Find the lines in the records below that contain "Iskola", and report each of them.

Excerpts from a dataset:
══════════════════════════════

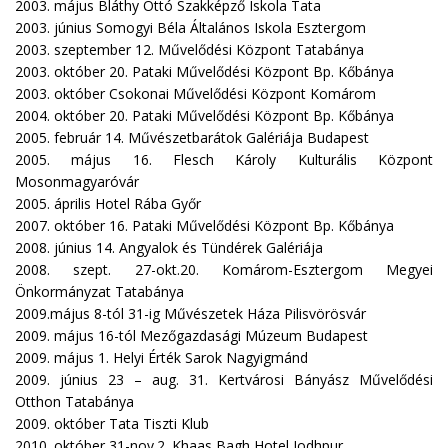
2003. május Bláthy Ottó Szakképző Iskola Tata
2003. június Somogyi Béla Általános Iskola Esztergom
2003. szeptember 12. Művelődési Központ Tatabánya
2003. október 20. Pataki Művelődési Központ Bp. Kőbánya
2003. október Csokonai Művelődési Központ Komárom
2004. október 20. Pataki Művelődési Központ Bp. Kőbánya
2005. február 14. Művészetbarátok Galériája Budapest
2005. május 16. Flesch Károly Kulturális Központ
Mosonmagyaróvár
2005. április Hotel Rába Győr
2007. október 16. Pataki Művelődési Központ Bp. Kőbánya
2008. június 14. Angyalok és Tündérek Galériája
2008. szept. 27-okt.20. Komárom-Esztergom Megyei
Önkormányzat Tatabánya
2009.május 8-tól 31-ig Művészetek Háza Pilisvörösvár
2009. május 16-tól Mezőgazdasági Múzeum Budapest
2009. május 1. Helyi Érték Sarok Nagyigmánd
2009. június 23 – aug. 31. Kertvárosi Bányász Művelődési
Otthon Tatabánya
2009. október Tata Tiszti Klub
2010. október 31-nov.2. Khaas Bagh Hotel Jodhpur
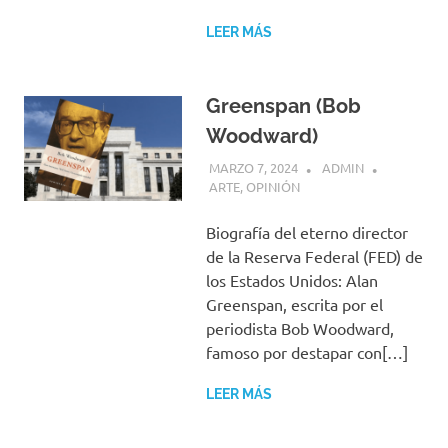
LEER MÁS
Greenspan (Bob
Woodward)
MARZO 7, 2024
ADMIN
ARTE
,
OPINIÓN
Biografía del eterno director
de la Reserva Federal (FED) de
los Estados Unidos: Alan
Greenspan, escrita por el
periodista Bob Woodward,
famoso por destapar con[…]
LEER MÁS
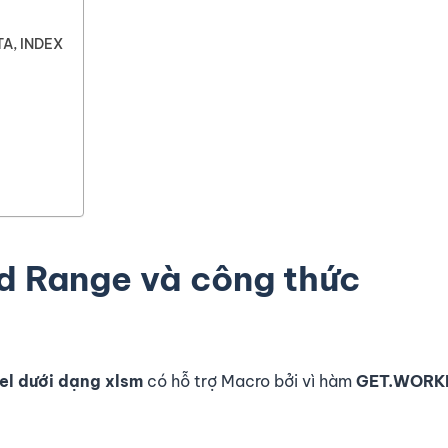
TA, INDEX
d Range và công thức
xcel dưới dạng xlsm
có hỗ trợ Macro bởi vì hàm
GET.WORK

══════════════════════════════

## Answer space
2003. május Bláthy Ottó Szakképző Iskola Tata
2003. június Somogyi Béla Általános Iskola Esztergom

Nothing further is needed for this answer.